WILL you partake? That's a reasonable question given the upcoming
legalization of marijuana, but it's only one of many questions that
will arise.

The legalization of a recreational drug is extremely rare and it will
challenge both the Pallister government and individual Manitobans with
unaccustomed issues. The government is dealing only with legalities,
leaving individuals on their own to resolve the personal, family and
social issues that will come with legal marijuana.

At their meeting in Edmonton last week, the premiers mulled questions
such as: where and how will it be sold? What will be the legal age to
partake? How will courts prosecute drugged driving, given that
breathalyzers don't work with marijuana intoxication? How many plants
will gardeners be allowed to grow on their own?

But the governmental guidance will end with the legal structure. After
that, it will be up to Manitobans to deal with the many ethical and
practical ramifications.

For example, parents will want to reconsider the don't-do-drugs talk
they traditionally give teenagers. A reliable argument for parents has
always been that it's illegal, so don't risk a criminal record. But,
robbed of that reason, parents will face teens who believe marijuana
can't be so bad if it's legalized.

When it comes to alcohol, some parents already introduce their
underage children to alcohol at home, where it's safe. To celebrate
special occasions with the adults, they let the children try a small
glass of beer or watered-down wine. The parents hope that teaching
children to drink sensibly will lessen the chances they will drink
stupidly when they reach the legal drinking age of 18. After July 1,
parents will face another decision: should they also demonstrate to
their children how to use marijuana sensibly?

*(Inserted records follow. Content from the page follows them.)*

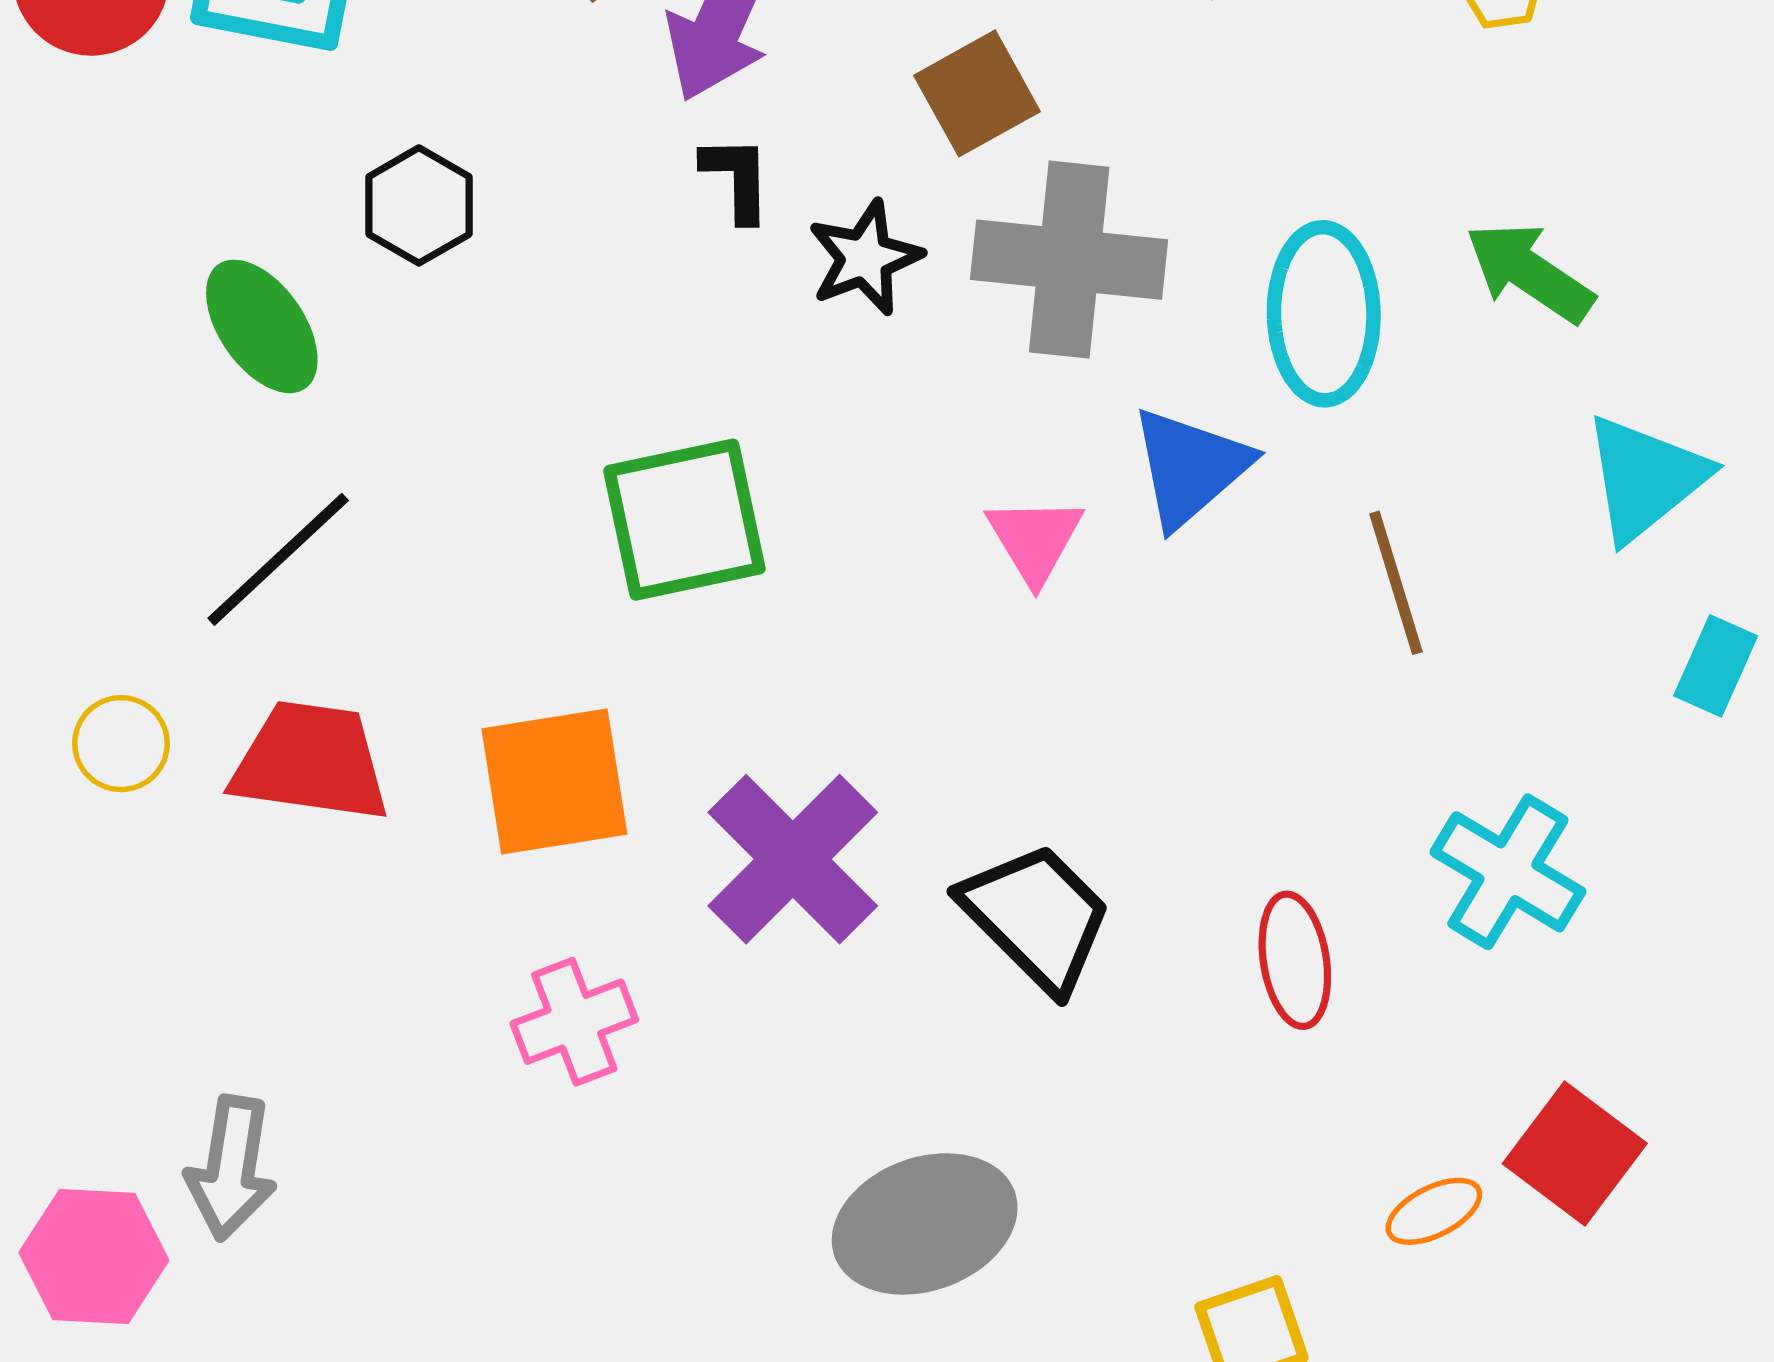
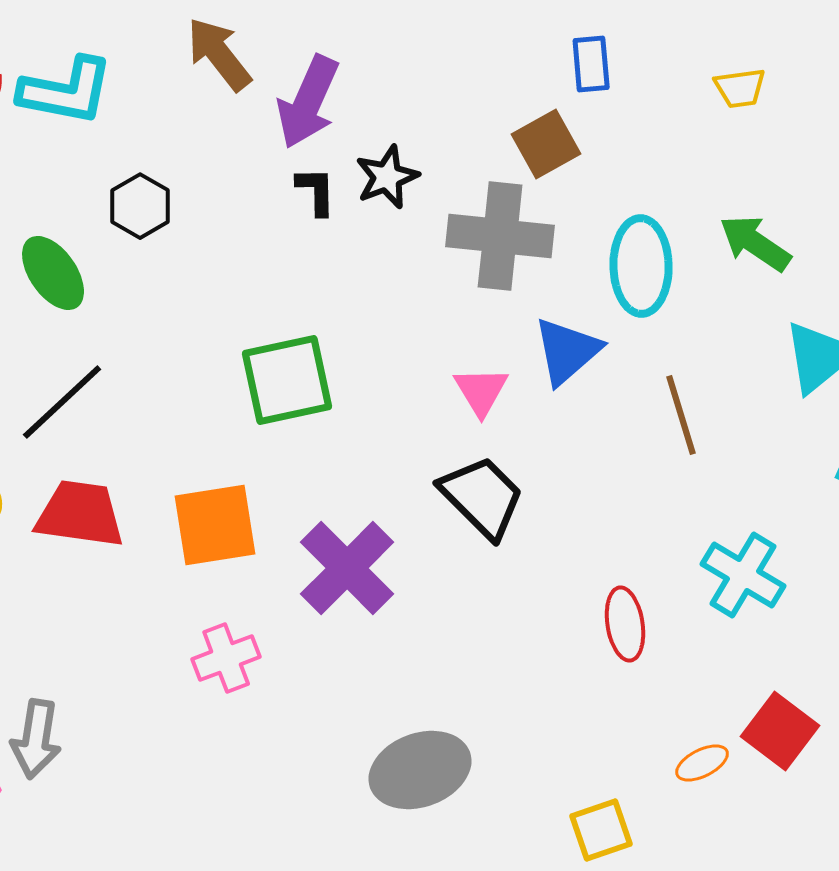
brown square: (977, 93) -> (546, 144), moved
black star: (865, 258) -> (387, 177), moved
black trapezoid: (1037, 917) -> (482, 497), moved

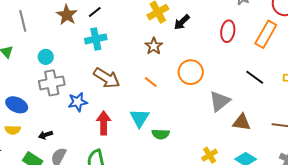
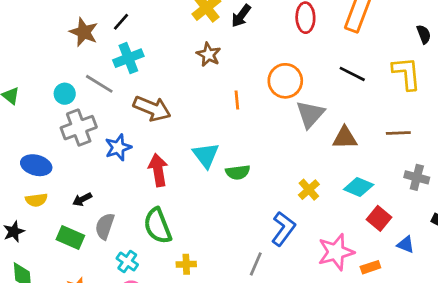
gray line: (23, 21) -> (99, 84), moved, turned -35
orange circle: (191, 72) -> (285, 81), moved
orange line: (151, 82) -> (237, 100), moved, turned 56

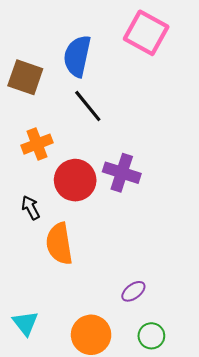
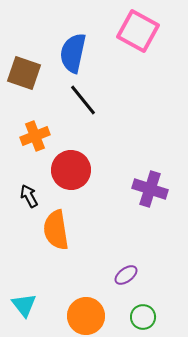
purple cross: (122, 173) -> (150, 189), moved

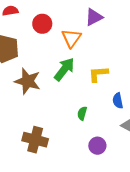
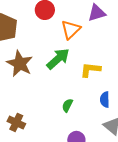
brown cross: (35, 140) -> (16, 122), size x0.7

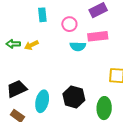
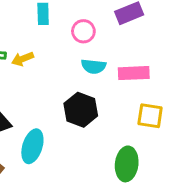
pink rectangle: (98, 36) -> (134, 73), moved
black hexagon: (74, 97) -> (81, 110), moved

Many adults already use marijuana secretly, and some have done so for
decades. They aren't necessarily potheads, but marijuana is their drug
of choice, perhaps after a stressful week at work and after the kids
are asleep. Some of them keep it secret because they hold responsible
positions such as teachers, police officers, counsellors, media
personalities, athletes and politicians. Legalization will bring them
to a decision: should they come out?

Among the marijuana users eager for legalization are the hundreds of
thousands of Canadians who have been convicted for possession of a
plant that will no longer be illegal. They hope for an amnesty that
removes their criminal records, although the Trudeau government has
resisted that suggestion.

Decisions about marijuana will also be faced by the large number of
people who tried it, and liked it, back in the day. Perhaps they don't
currently use it because they don't have a source to buy it illegally,
or because they fear illegal marijuana could be spiked with something
like fentanyl, or because they're not tobacco smokers so puffing a
joint makes them cough. These people might welcome quality-controlled
stores that sell edible marijuana, which is as easy as eating a cookie.

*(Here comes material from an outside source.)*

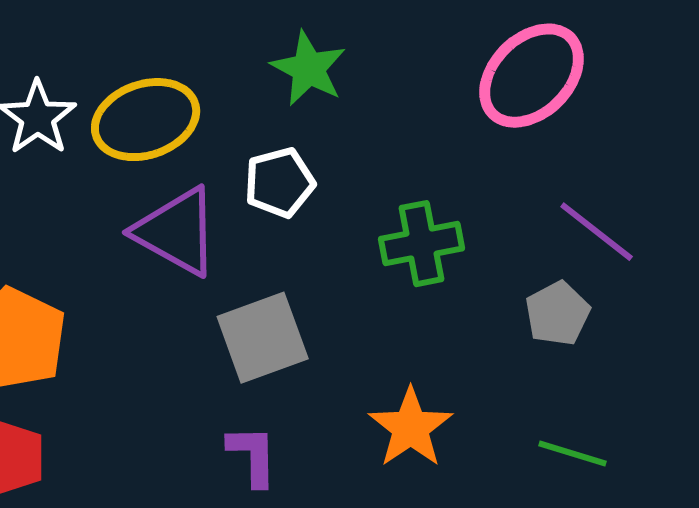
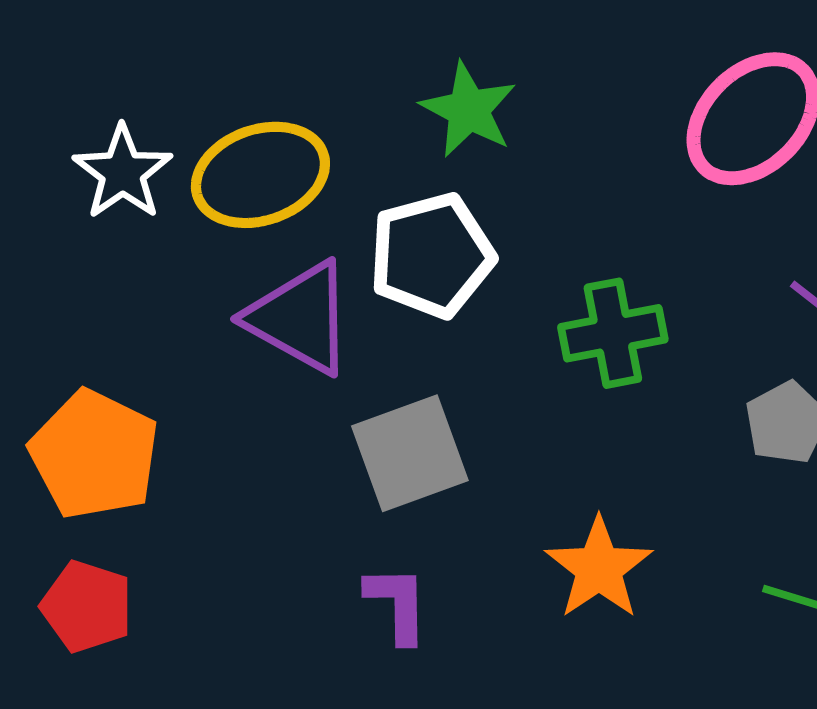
white pentagon: (280, 183) -> (432, 255), size x1.4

With people using marijuana overtly, it will bring etiquette questions
to social situations.

As a personal example, I don't drink alcohol but dinner parties at my
home include wine for the guests, and my backyard barbecues include
iced beer and coolers. A host should anticipate and supply the wishes
of his guests. Will my social gatherings now require edible marijuana
to be served as an hors d'oeuvre to heighten appetites?

To anticipate the many consequences that legal marijuana will have on
Manitoba, we look for precedents, such as when Prohibition ended 97
years ago and Manitobans could legally use alcohol. This could help us
predict the future effects of legalized marijuana.

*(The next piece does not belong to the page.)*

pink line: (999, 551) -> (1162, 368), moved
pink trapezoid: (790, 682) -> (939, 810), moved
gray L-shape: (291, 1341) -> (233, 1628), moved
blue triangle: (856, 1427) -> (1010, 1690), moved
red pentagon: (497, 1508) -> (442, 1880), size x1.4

The positive impacts of legalizing alcohol included a more reliable
quality of the drug when it was controlled by government instead of by
bootleggers, a revenue boon to governments from taxation and easy
availability of a drug that is used responsibly by the vast majority
of Manitobans who choose to drink.

The negative impacts of legalizing alcohol included drunk-driving
crashes, domestic violence and alcohol dependency by a small
percentage of users.

When marijuana use comes out in the open on July 1, some people will
worry about the possible consequences, and some people will celebrate
by lighting up. In all cases, the legalization of another recreational
drug will change our personal, family and social lives in ways we
should be thinking about.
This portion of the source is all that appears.